- **EXERCISE GOAL**: Return the whole listing exactly, omitting the pictures.
_ _ _ _ _ _ _
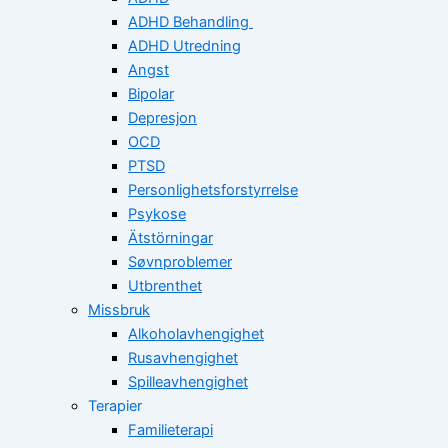
ADHD Behandling
ADHD Utredning
Angst
Bipolar
Depresjon
OCD
PTSD
Personlighetsforstyrrelse
Psykose
Ätstörningar
Søvnproblemer
Utbrenthet
Missbruk
Alkoholavhengighet
Rusavhengighet
Spilleavhengighet
Terapier
Familieterapi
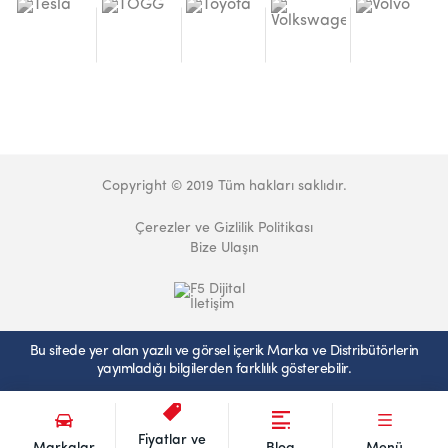
Copyright © 2019 Tüm hakları saklıdır.
Çerezler ve Gizlilik Politikası
Bize Ulaşın
Bu sitede yer alan yazılı ve görsel içerik Marka ve Distribütörlerin
yayımladığı bilgilerden farklılık gösterebilir.
Fiyatlar ve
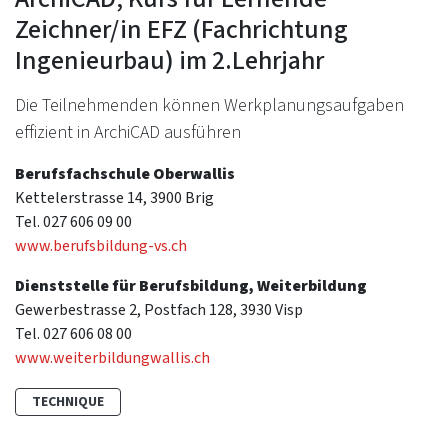
Zeichner/in EFZ (Fachrichtung
Ingenieurbau) im 2.Lehrjahr
Die Teilnehmenden können Werkplanungsaufgaben
effizient in ArchiCAD ausführen
Berufsfachschule Oberwallis
Kettelerstrasse 14, 3900 Brig
Tel. 027 606 09 00
www.berufsbildung-vs.ch
Dienststelle für Berufsbildung, Weiterbildung
Gewerbestrasse 2, Postfach 128, 3930 Visp
Tel. 027 606 08 00
​​​​​​​www.weiterbildungwallis.ch
TECHNIQUE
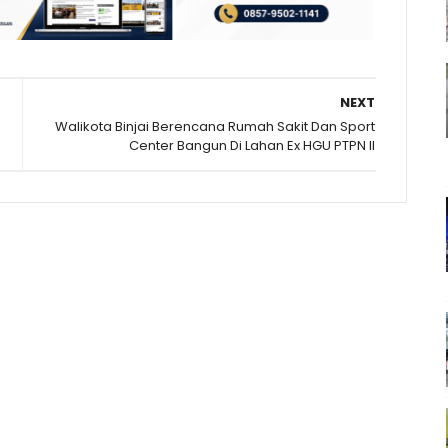
NEXT
Walikota Binjai Berencana Rumah Sakit Dan Sport
Center Bangun Di Lahan Ex HGU PTPN II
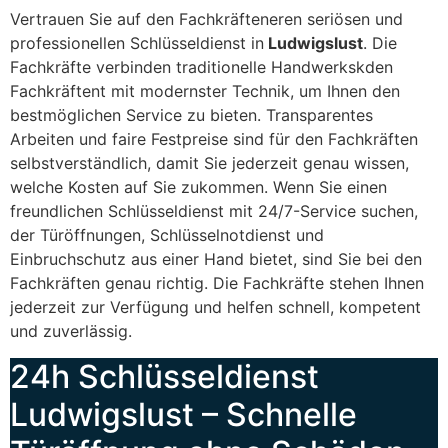
Vertrauen Sie auf den Fachkräfteneren seriösen und
professionellen Schlüsseldienst in
Ludwigslust
. Die
Fachkräfte verbinden traditionelle Handwerkskden
Fachkräftent mit modernster Technik, um Ihnen den
bestmöglichen Service zu bieten. Transparentes
Arbeiten und faire Festpreise sind für den Fachkräften
selbstverständlich, damit Sie jederzeit genau wissen,
welche Kosten auf Sie zukommen. Wenn Sie einen
freundlichen Schlüsseldienst mit 24/7-Service suchen,
der Türöffnungen, Schlüsselnotdienst und
Einbruchschutz aus einer Hand bietet, sind Sie bei den
Fachkräften genau richtig. Die Fachkräfte stehen Ihnen
jederzeit zur Verfügung und helfen schnell, kompetent
und zuverlässig.
24h Schlüsseldienst
Ludwigslust – Schnelle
_ _ _ _ _ _ _
- **RESPONSE TO THIS TASK**:
ADHD Behandling
ADHD Utredning
Angst
Bipolar
Depresjon
OCD
PTSD
Personlighetsforstyrrelse
Psykose
Ätstörningar
Søvnproblemer
Utbrenthet
Missbruk
Alkoholavhengighet
Rusavhengighet
Spilleavhengighet
Terapier
Familieterapi
Copyright © 2019 Tüm hakları saklıdır.
Çerezler ve Gizlilik Politikası
Bize Ulaşın
Bu sitede yer alan yazılı ve görsel içerik Marka ve Distribütörlerin
yayımladığı bilgilerden farklılık gösterebilir.
Fiyatlar ve
Zeichner/in EFZ (Fachrichtung
Ingenieurbau) im 2.Lehrjahr
Die Teilnehmenden können Werkplanungsaufgaben
effizient in ArchiCAD ausführen
Berufsfachschule Oberwallis
Kettelerstrasse 14, 3900 Brig
Tel. 027 606 09 00
www.berufsbildung-vs.ch
Dienststelle für Berufsbildung, Weiterbildung
Gewerbestrasse 2, Postfach 128, 3930 Visp
Tel. 027 606 08 00
​​​​​​​www.weiterbildungwallis.ch
TECHNIQUE
NEXT
Walikota Binjai Berencana Rumah Sakit Dan Sport
Center Bangun Di Lahan Ex HGU PTPN II
Vertrauen Sie auf den Fachkräfteneren seriösen und
professionellen Schlüsseldienst in
Ludwigslust
. Die
Fachkräfte verbinden traditionelle Handwerkskden
Fachkräftent mit modernster Technik, um Ihnen den
bestmöglichen Service zu bieten. Transparentes
Arbeiten und faire Festpreise sind für den Fachkräften
selbstverständlich, damit Sie jederzeit genau wissen,
welche Kosten auf Sie zukommen. Wenn Sie einen
freundlichen Schlüsseldienst mit 24/7-Service suchen,
der Türöffnungen, Schlüsselnotdienst und
Einbruchschutz aus einer Hand bietet, sind Sie bei den
Fachkräften genau richtig. Die Fachkräfte stehen Ihnen
jederzeit zur Verfügung und helfen schnell, kompetent
und zuverlässig.
24h Schlüsseldienst
Ludwigslust – Schnelle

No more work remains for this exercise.